In the coming years, therapies are expected based on individual genes or pathways that are known to be important for influencing phenotype in WS. Studies in mouse models, for example, suggest that anti-miRNAs (such as anti-miR29a) may be useful for increasing elastin deposition²¹¹ and that influencing smooth muscle cell behaviour using inhibitors of mTOR¹⁰⁶ or integrin β3¹⁰¹ could improve the vascular features of WS. Moreover, new pharmacological strategies targeting myelination have been proposed for improving neural outcomes¹⁴³. However, each of these potential strategies comes with challenges in delivery, specificity or longevity. For example, miR29a regulates multiple transcripts, so although anti-miR29a administration may lead to increased elastin message stability (and therefore increased translation)²¹¹, other transcripts bound by miR29a may also be affected, potentially leading to other complications. Development of additional (non-rodent) WS models may be useful preclinical modalities prior to initiation of human trials. As people with WS retain one copy of each gene from the WSCR, future studies could be aimed at developing methods to target and upregulate expression of the remaining allele.
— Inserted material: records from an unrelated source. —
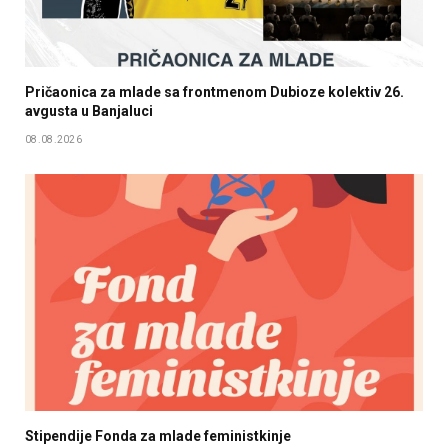
Pričaonica za mlade sa frontmenom Dubioze kolektiv 26.
avgusta u Banjaluci
08.08.2026
Stipendije Fonda za mlade feministkinje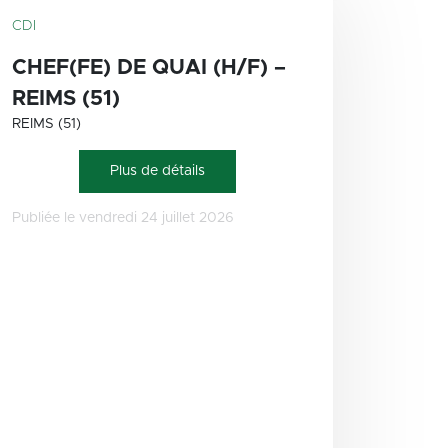
CDI
CHEF(FE) DE QUAI (H/F) –
REIMS (51)
REIMS (51)
Plus de détails
Publiée le vendredi 24 juillet 2026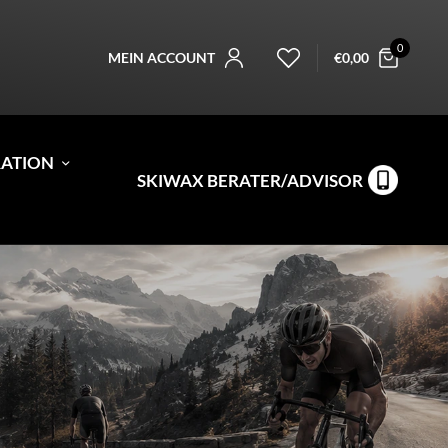
0
MEIN ACCOUNT
€
0,00
RATION
SKIWAX BERATER/ADVISOR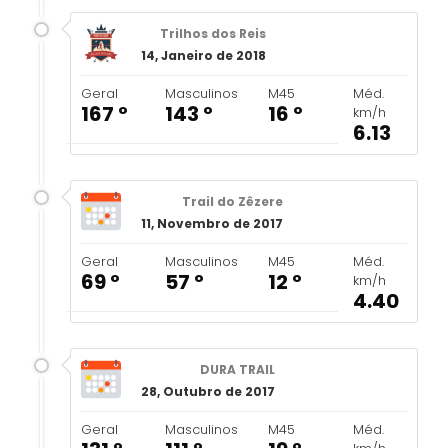
Trilhos dos Reis
14, Janeiro de 2018
Geral
Masculinos
M45
Méd.
167 º
143 º
16 º
km/h
6.13
Trail do Zêzere
11, Novembro de 2017
Geral
Masculinos
M45
Méd.
69 º
57 º
12 º
km/h
4.40
DURA TRAIL
28, Outubro de 2017
Geral
Masculinos
M45
Méd.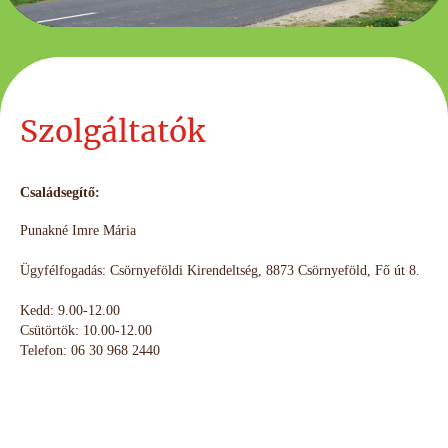
Szolgáltatók
Családsegítő:
Punakné Imre Mária
Ügyfélfogadás: Csörnyeföldi Kirendeltség, 8873 Csörnyeföld, Fő út 8.
Kedd: 9.00-12.00
Csütörtök: 10.00-12.00
Telefon: 06 30 968 2440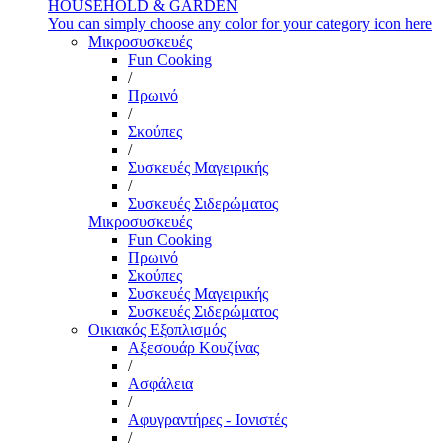
HOUSEHOLD & GARDEN
You can simply choose any color for your category icon here
Μικροσυσκευές
Fun Cooking
/
Πρωινό
/
Σκούπες
/
Συσκευές Μαγειρικής
/
Συσκευές Σιδερώματος
Μικροσυσκευές
Fun Cooking
Πρωινό
Σκούπες
Συσκευές Μαγειρικής
Συσκευές Σιδερώματος
Οικιακός Εξοπλισμός
Αξεσουάρ Κουζίνας
/
Ασφάλεια
/
Αφυγραντήρες - Ιονιστές
/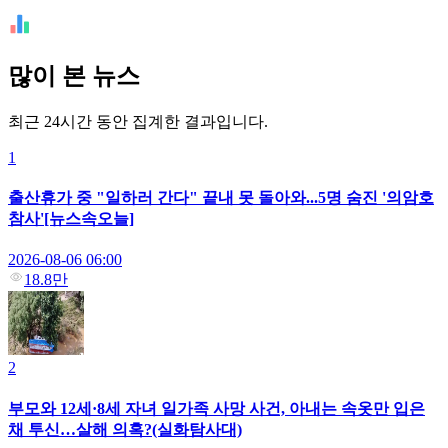
많이 본 뉴스
최근 24시간 동안 집계한 결과입니다.
1
출산휴가 중 "일하러 간다" 끝내 못 돌아와...5명 숨진 '의암호
참사'[뉴스속오늘]
2026-08-06 06:00
18.8만
2
부모와 12세·8세 자녀 일가족 사망 사건, 아내는 속옷만 입은
채 투신…살해 의혹?(실화탐사대)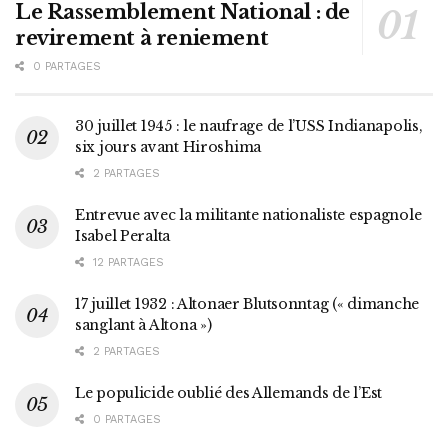
Le Rassemblement National : de
revirement à reniement
0 PARTAGES
30 juillet 1945 : le naufrage de l’USS Indianapolis,
six jours avant Hiroshima
2 PARTAGES
Entrevue avec la militante nationaliste espagnole
Isabel Peralta
12 PARTAGES
17 juillet 1932 : Altonaer Blutsonntag (« dimanche
sanglant à Altona »)
2 PARTAGES
Le populicide oublié des Allemands de l’Est
0 PARTAGES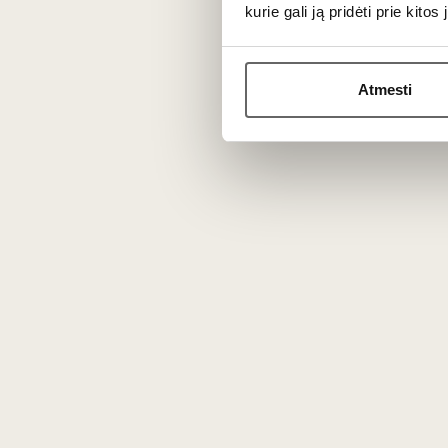
kurie gali ją pridėti prie kit
Kuo Crémant skiriasi nuo Šampano?
Abu gaminami tuo pačiu tradiciniu būdu, tačiau
Šampan
ir kt.). Skonis labai panašus, tačiau Crémant de Bourgog
Atmesti
Ką reiškia etiketėse nurodyti terminai Blanc de Blan
„Blanc de Blancs“ reiškia, kad baltasis putojantis vyna
tamsiųjų (
Pinot Noir
) vynuogių (spaudžiant jas be sąlyči
Kaip teisingai patiekti šį putojantį vyną?
Rekomenduojama vyną gerai atšaldyti ir patiekti 6–8 °C t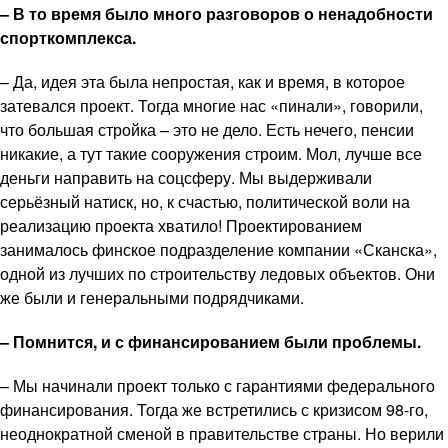
– В то время было много разговоров о ненадобности
спорткомплекса.
– Да, идея эта была непростая, как и время, в которое
затевался проект. Тогда многие нас «пинали», говорили,
что большая стройка – это не дело. Есть нечего, пенсии
никакие, а тут такие сооружения строим. Мол, лучше все
деньги направить на соцсферу. Мы выдерживали
серьёзный натиск, но, к счастью, политической воли на
реализацию проекта хватило! Проектированием
занималось финское подразделение компании «Сканска»,
одной из лучших по строительству ледовых объектов. Они
же были и генеральными подрядчиками.
– Помнится, и с финансированием были проблемы.
– Мы начинали проект только с гарантиями федерального
финансирования. Тогда же встретились с кризисом 98-го,
неоднократной сменой в правительстве страны. Но верили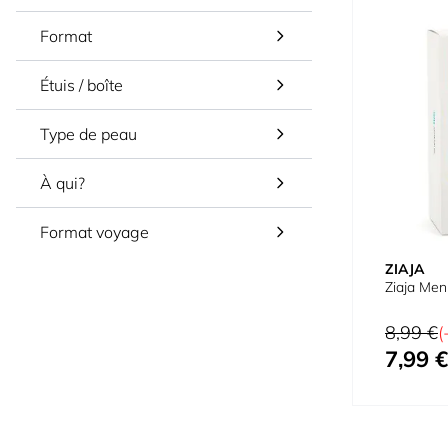
Format
Étuis / boîte
Type de peau
À qui?
Format voyage
ZIAJA
Ziaja Men
Prix normal
8,99 €
(
7,99 €
Prix spécial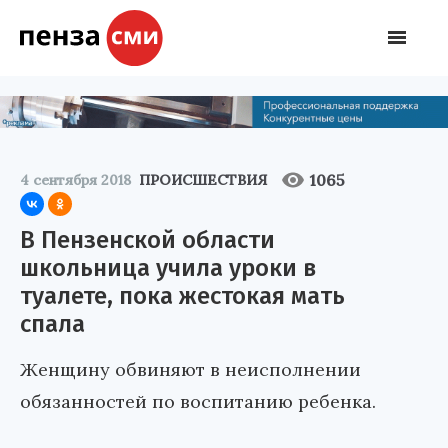
1065
4 сентября 2018
ПРОИСШЕСТВИЯ
В Пензенской области
школьница учила уроки в
туалете, пока жестокая мать
спала
Женщину обвиняют в неисполнении
обязанностей по воспитанию ребенка.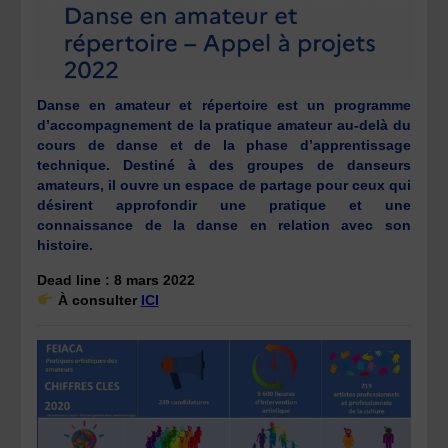
Danse en amateur et répertoire est un programme
d’accompagnement de la pratique amateur au-delà du
cours de danse et de la phase d’apprentissage
technique. Destiné à des groupes de danseurs
amateurs, il ouvre un espace de partage pour ceux qui
désirent approfondir une pratique et une
connaissance de la danse en relation avec son
histoire.
Dead line : 8 mars 2022
À consulter
ICI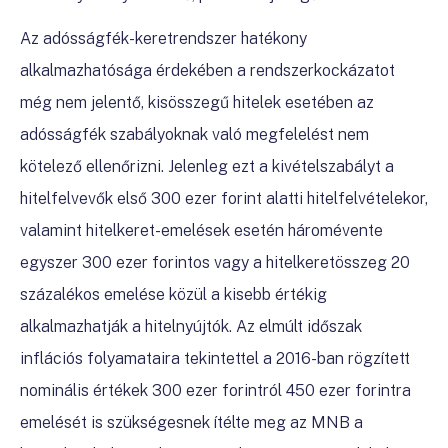
Az adósságfék-keretrendszer hatékony
alkalmazhatósága érdekében a rendszerkockázatot
még nem jelentő, kisösszegű hitelek esetében az
adósságfék szabályoknak való megfelelést nem
kötelező ellenőrizni. Jelenleg ezt a kivételszabályt a
hitelfelvevők első 300 ezer forint alatti hitelfelvételekor,
valamint hitelkeret-emelések esetén háromévente
egyszer 300 ezer forintos vagy a hitelkeretösszeg 20
százalékos emelése közül a kisebb értékig
alkalmazhatják a hitelnyújtók. Az elmúlt időszak
inflációs folyamataira tekintettel a 2016-ban rögzített
nominális értékek 300 ezer forintról 450 ezer forintra
emelését is szükségesnek ítélte meg az MNB a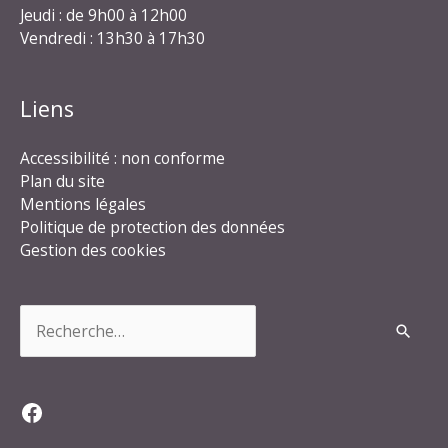
Jeudi : de 9h00 à 12h00
Vendredi : 13h30 à 17h30
Liens
Accessibilité : non conforme
Plan du site
Mentions légales
Politique de protection des données
Gestion des cookies
Rechercher :
Facebook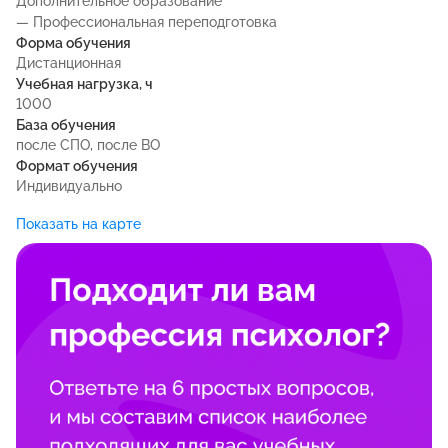
Дополнительное образование
— Профессиональная переподготовка
Форма обучения
Дистанционная
Учебная нагрузка, ч
1000
База обучения
после СПО, после ВО
Формат обучения
Индивидуально
Показать на карте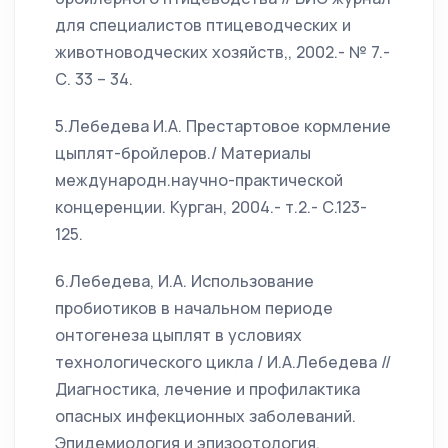
для специалистов птицеводческих и
животноводческих хозяйств,, 2002.- № 7.-
С. 33 – 34.
5.Лебедева И.А. Престартовое кормление
цыплят-бройлеров./ Материалы
международн.научно-практической
концеренции. Курган, 2004.- т.2.- С.123-
125.
6.Лебедева, И.А. Использование
пробиотиков в начальном периоде
онтогенеза цыплят в условиях
технологического цикла / И.А.Лебедева //
Диагностика, лечение и профилактика
опасных инфекционных заболеваний.
Эпидемиология и эпизоотология.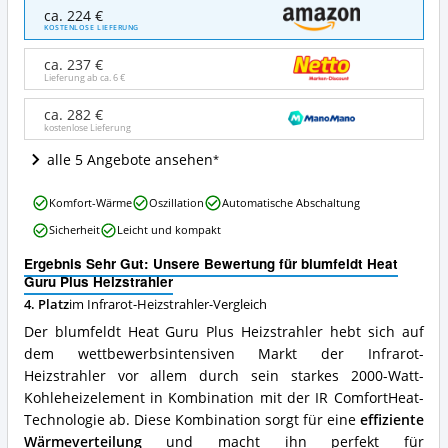
blumfeldt
ca. 224 €
Heat
KOSTENLOSE LIEFERUNG
Guru
Plus
ca. 237 €
Heizstrahler
Lieferung ab ca.
6 €
Angebote:
Wo
ca. 282 €
kostenlose Lieferung
ist
dieser
alle 5 Angebote ansehen
Infrarot-
Heizstrahler
blumfeldt
erhältlich?
Komfort-Wärme
Oszillation
Automatische Abschaltung
Heat
Sicherheit
Leicht und kompakt
Guru
Plus
Ergebnis Sehr Gut: Unsere Bewertung für blumfeldt Heat
Heizstrahler
Guru Plus Heizstrahler
Vorteile:
4. Platz
im Infrarot-Heizstrahler-Vergleich
Was
spricht
Der blumfeldt Heat Guru Plus Heizstrahler hebt sich auf
für
dem wettbewerbsintensiven Markt der Infrarot-
diesen
Heizstrahler vor allem durch sein starkes 2000-Watt-
Infrarot-
Heizstrahler?
Kohleheizelement in Kombination mit der IR ComfortHeat-
Technologie ab. Diese Kombination sorgt für eine
effiziente
Wärmeverteilung
und macht ihn perfekt für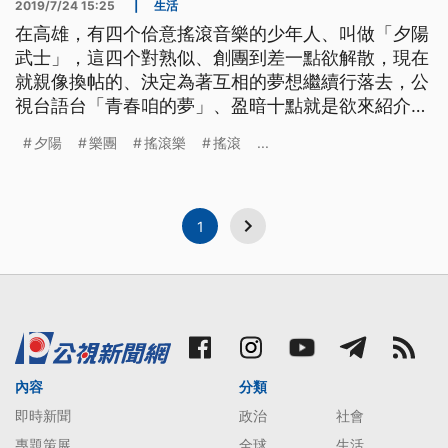
2019/7/24 15:25
|
生活
在高雄，有四个佮意搖滾音樂的少年人、叫做「夕陽
武士」，這四个對熟似、創團到差一點欲解散，現在
就親像換帖的、決定為著互相的夢想繼續行落去，公
視台語台「青春咱的夢」、盈暗十點就是欲來紹介這
陣少年人，勇敢追夢的故事。 2014年在高雄成軍的
夕陽
樂團
搖滾樂
搖滾
...
夕陽武士，當初因為團員原本的樂團恰巧都面臨解
散，一心想做音樂的他們不想放棄，決定重新組團，
繼續自己的音樂路，現在，他們已經出過兩張台語專
輯。 ==夕陽武士吉他手 王
1
內容
分類
即時新聞
政治
社會
專題策展
全球
生活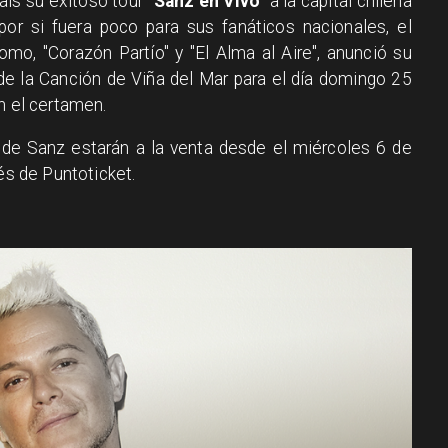
 país su exitoso tour
"Sanz en Vivo"
a la capital chilena
por si fuera poco para sus fanáticos nacionales, el
mo, "Corazón Partío" y "El Alma al Aire", anunció su
 de la Canción de Viña del Mar para el día domingo 25
n el certamen.
de Sanz estarán a la venta desde el miércoles 6 de
vés de Puntoticket.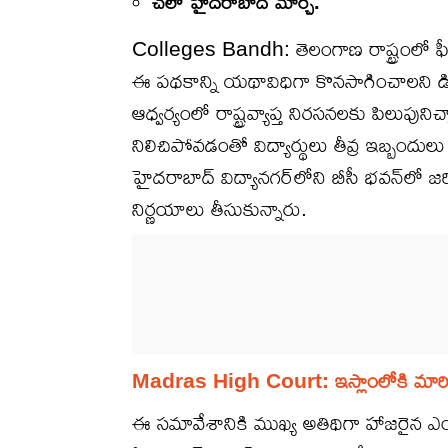
చలో హైదరాబాద్ మార్చ్.
Colleges Bandh: తెలంగాణ రాష్ట్రంలో ఫ
ఈ పథకాన్ని యథావిధిగా కొనసాగించాలని డి
ఆధ్వర్యంలో రాష్ట్రవ్యాప్త నిరసనలకు పిలుపు
నిలిచిపోవడంతో విద్యార్థులు తీవ్ర ఇబ్బందు
హైదరాబాద్ విద్యానగర్‌లోని బీసీ భవన్‌లో
నిర్ణయాలు తీసుకున్నారు.
Madras High Court: ఇస్లాంలోకి మారితే బ
ఈ సమావేశానికి ముఖ్య అతిథిగా హాజరైన ఎంపీ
Additionally, patient-derived iPSCs may soon offer platforms through which to test novel therapeutics for impact on unique WS transcriptional pathways and phenotypes. Initial investigations incorporating this technology have been used to screen for medications that impact the increased smooth muscle cell proliferation seen in WS¹⁰⁵. Rather than a goal of preventing stenosis, future studies that focus on resolving or reducing existing stenoses may be more relevant to treatment and lead to improved clinical outcomes, especially in young children who often come to medical attention with stenosis already present. When iPS cells or gene-edited versions thereof are being considered as deliverable therapeutics themselves, the timing and delivery mechanisms will be critically important.

In the interim, clinicians manage specific symptoms in individuals with WS (such as hypertension, anxiety, and hypercalcaemia) using medications and interventions that have been developed for these indications in the general population, without knowing if the mechanism of disease in WS is the same. For example, several classes of antihypertensive drugs are available, and monotherapy or polytherapy can reduce blood pressure in most individuals with WS. However, the targeting of these drugs is not mechanism-based, and formal studies on which medications in these classes are best for symptom control in the WS population are lacking²¹⁴. The mechanistic and modifier studies previously defined could help narrow the options needed to pursue hypothesis-driven clinical trials. For the near term, longitudinal studies, as well as open label and double-blind randomized clinical trials, on common and high impact medical and behavioral problems are needed, the findings from which could provide valuable clinical algorithms to guide treatment.

Moving forward

To improve health outcomes for people with WS, a multifaceted approach is needed that brings together more investigators with expertise in the range of conditions and genes represented in WS. Newer topics, such as metabolic and immune differences^29,66,190 in WS, are also in need of innovators. Funding is required to allow for the creation of a large international consortium that will collect prospective standardized data focused on the most relevant questions in WS and will incentivize the broad sharing of data acquired in diverse populations. Such a consortium will allow more rapid collection and dissemination of natural history data, which are needed to understand long-term outcomes and to choose appropriate endpoints for subsequent clinical trials. In addition, biospecimen collection can be optimized by the same mechanism. Ultimately, clinical trials focusing on therapies are critically needed to increase QOL for individuals with WS and their families.